What is the sum/difference angle formula for Tan (B-A) ? Quickly please... thank you I can only find Tan (A-B)?

they're the same thing if tan(α − β) = (tan(α) − tan(β))/(1 + tan(α)tan(β))

then tan(B − A) = (tan(B) − tan(A))/(1 + tan(B)tan(A))

just substitute the variables in the same corresponding place

tan(30° − 60°) = (tan(30°) − tan(60°))/(1 + tan(30°)tan(60°))

∴ tan(30° − 60°) = (√(3)/3 − √(3))/(1 + (√(3)/3)(√3))

∴ tan(30° − 60°) = (√(3)/3 − 3√(3)/3)/(1 + 3/3)

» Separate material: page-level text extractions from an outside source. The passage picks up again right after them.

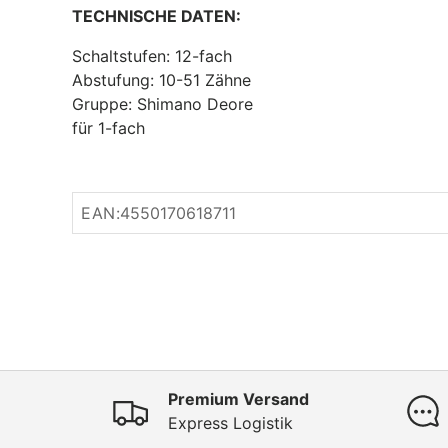
TECHNISCHE DATEN:
Schaltstufen: 12-fach
Abstufung: 10-51 Zähne
Gruppe: Shimano Deore
für 1-fach
EAN:
4550170618711
Premium Versand
Express Logistik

∴ tan(30° − 60°) = (-2√(3)/3)/2

∴ tan(30° − 60°) = -√(3)/3

tan(60° − 30°) = (tan(60°) − tan(30°))/(1 + tan(60°)tan(30°))

∴ tan(60° − 30°) = (√(3) − √(3)/3)/(1 + √(3)(√(3)/3))

∴ tan(60° − 30°) = (3√(3)/3 − √(3)/3)/(1 + 3/3)

∴ tan(60° − 30°) = (2√(3)/3)/2

∴ tan(60° − 30°) = √(3)/3

Edit however if it will help you understand

tan(B − A) = tan(-(A − B))

given tan(-θ) = -tan(θ)

∴ tan(B − A) = -tan(A − B)

Duuuuuhhhhh!

Use the Tan (A-B) formula, but just switch around the A and the B !!!!!!!!